Vedanth's father who needs money takes loans from everyone. He put his house and wife Mangalya Sutra as collateral with a pawn business. Finally, Vedhu pawns his bike for money but, he only got half of the money needed to buy a new chain. Raghu, a friend of Vedhu suggests gambling to double the money. Vedhu only has 35K which what he got for selling the bike. The chain costs 70K, so Vedhu agreed to gamble. Things turned for the worst in betting, they lost 70K. Now in debt, the two have to pay their dues back to Shiva who is in charge of this business. Shiva only gives them till 11 in the morning to pay up otherwise, they'll be dead. After many shenanigans they finally get enough funds to pay back Shiva due to their marketing talents. Janhavi, who is the mother of Padma, found the chain all along in her bag. It was dropped accidentally when the brawl had occurred.
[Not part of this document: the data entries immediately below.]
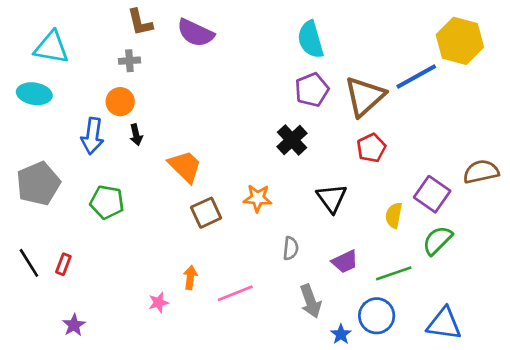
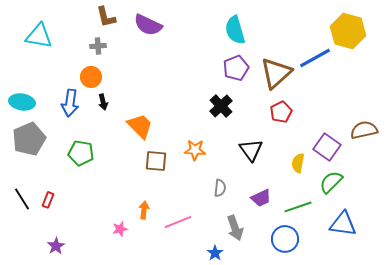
cyan ellipse: (34, 94) -> (22, 102), moved
brown square: (206, 213) -> (156, 161), turned 30
blue triangle: (444, 324) -> (343, 224), moved
blue star: (341, 334) -> (215, 253), moved

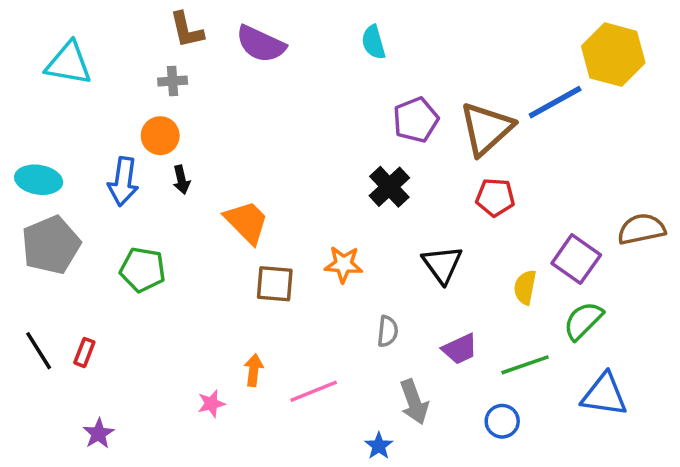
cyan semicircle: (235, 30) -> (373, 42), moved, size x0.7
red pentagon: (281, 112) -> (495, 197), turned 30
blue circle: (285, 239) -> (502, 421), size x0.7

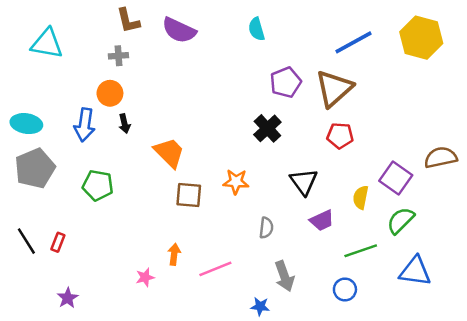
blue line: (555, 102) -> (353, 42), moved
purple trapezoid: (460, 349) -> (322, 220), moved
blue star: (379, 446) -> (260, 306), turned -30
Vendhu, after all, was able to pay back Shiva, get his bike back, and finally his mother's Mangalya Sutra.

==Cast==
- Rishi as Vedanth aka Vedu
- Dhanya Balakrishna as Janhavi
- Siddu Moolimani as Raghu
- Rangayana Raghu as Single Hand Shiva
- Dattanna as Devraj
- Mitra as Yeshappa
- Papa Pandu Shalini as Padma

==Soundtrack==

| No. | Title | Lyrics | Singer(s) | Length |
|---|---|---|---|---|
| 1. | "Sarvajanikarige Suvarnavakasha title song" | V. Nagendra Prasad | Shashank Sheshagiri | 3:52 |
| 2. | "Yenu Swamy Maadona" | V. Nagendra Prasad | Puneeth Rajkumar | 3:53 |
| 3. | "Devare Devare" | All Ok, Anoop Ramaswamy Kashyap | All Ok, Midhun Mukundan, Arpith Gowda | 4:08 |
| 4. | "Neelaakasha Kelu" | Anoop Ramaswamy Kashyap | Haricharan, Rakshita Rao | 4:24 |

==Critical reception==
Sunayana Suresh of The Times of India gave the film 3/5 stars and wrote, "Sarvajanikarige Suvarnavakaasha is fun and has enough laughs amid all the confusion. The film is a fun roller-coaster ride, but the twists and turns could have been a tad more to ensure a more exhilarating one." A. Sharadhaa of The New Indian Express wrote, "The film brings in several twists. However, the betting and the chasing episodes are too long, and test the viewers’ patience." Aravind Shwetha of The News Minute wrote, "Sarvajanikarige Suvarnavakasha can be a good watch if you can excuse the slow pace and repetitiveness of the film."